Gold rush
Gold, trade, tillage (farming) represent the three stages in the history of colonization and the greatest of these, because fundamentally essential to permanence, is tillage.
Charles Andrews
PRELUDE
American expansion conflicts with the Mexican empire. Mexico's 1829 abolition of slavery angers many American settlers in Mexican Texas. And by 1835, Americans outnumber Mexicans ten to one. In March 1836, at an old mission, 200 Americans, including the legendary frontiersman, Davy Crockett, attempt independence. The battle of the Alamo fails. But the martyrs made inspire others, and the need to protect their slave-based economy necessitates war. This war wins Texas and California.
1848 GOLD FEVER
In the year that Mexico cedes California to America, a carpenter, James Marshall, finds a 3 inch nugget of gold in a Californian river.

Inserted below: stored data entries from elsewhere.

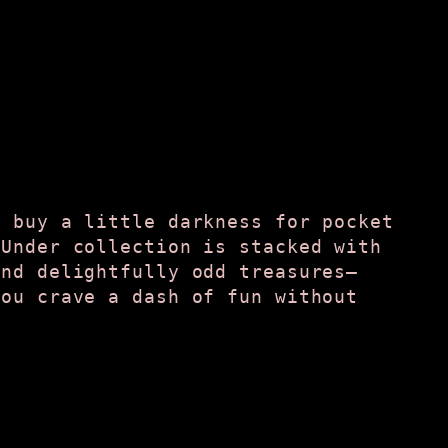
t buy a little darkness for pocket
 Under collection is stacked with
and delightfully odd treasures—
you crave a dash of fun without
.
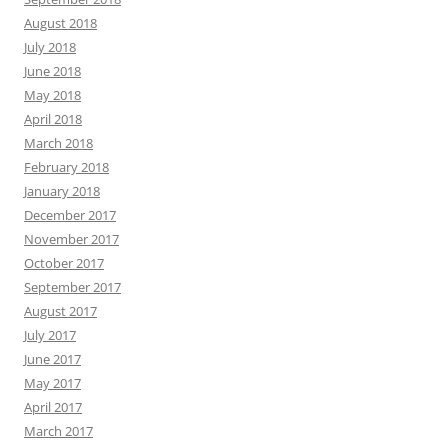
August 2018
July 2018
June 2018
May 2018
April 2018
March 2018
February 2018
January 2018
December 2017
November 2017
October 2017
September 2017
August 2017
July 2017
June 2017
May 2017
April 2017
March 2017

This one nugget is worth two months pay. Within a year, 100,000 amateur prospectors join him. Some Chinese find 100 ounces and make $26,000 in four days. In two years, the population explodes from 15,000 to 100,000. Pots, picks and shovels go from a few cents to $10 a piece. Even breakfast costs ten times what it does in the East 200 ships lie abandoned in the San Francisco port - their crews having deserted in the rush to prospect the hills.
TRADE
After just six years, the gold rush is over. Of the 300,000 hopefuls, less than one in a 100 strike it rich. But those who sold the prospectors their shovels, the merchants and the suppliers have become wealthy. And across the country, the economy is booming. Along the 3000kms of the Mississippi, the lifeline connecting the west to outside world, and the only trade route, goods have been carried on simple rafts and flat boats. Traders and farmers sometimes have to walk 1000kms home after unloading their goods and produce. The invention of the steamboat changes the mid west. Half of all early models explode, but travelling at 80kms a day, 8 times faster than a flat boat, their numbers on the river soon triple.
FARMS
America's third President, Thomas Jefferson, believed it would take a thousand generations to settle the West. It is done in just four. Because behind the exciting explorers and famous frontiersmen, there follows families and farmers. Forests are cleared at a rate of five acres per family per year. In 1800, Indiana was 23m acres of is wilderness. By 1860, it is a tamed, flat fertile farmland. Settler families live in single room log cabins sometimes housing 10 or more. They build their own furniture and live off their land. In bad years, malaria kills one in 8 of the settlers - life expectancy is half of what it is today.
It was a wild region, with many bears and other wild animals still in the woods, there I grew up. I had an axe in my hand, from my eighth to my twentieth year.
The above quote comes from one of those who tamed the wilderness. His grandfather had followed Daniel Boone into Kentucky. His father had pushed further into the forests of Indiana. Aged just nine, he had seen his mother die from poisoned milk. He will become America's 16th President - Abraham Lincoln.
Did you know?
Around the Port of San Francisco, a plot of land worth $16 before the gold rush, after, would change hands for $45,000., 186 defenders of the 200 Alamo defenders were killed, including Davy Crockett. Women and children were spared so they could go back home and spread the message 'Don't come.', Davy Crockett, the embodiment of the 'Indian' fighting, legendary frontiersman, was an unlikely opponent of the Native American ethnic cleansing law, The Removal Act. Crockett had fought alongside the Cherokee and had come to admire their tenacity and courage. His support of the Native Americans cost him a bid for political re-election and was one of the reasons he left and went to Texas, and ultimately, the Alamo.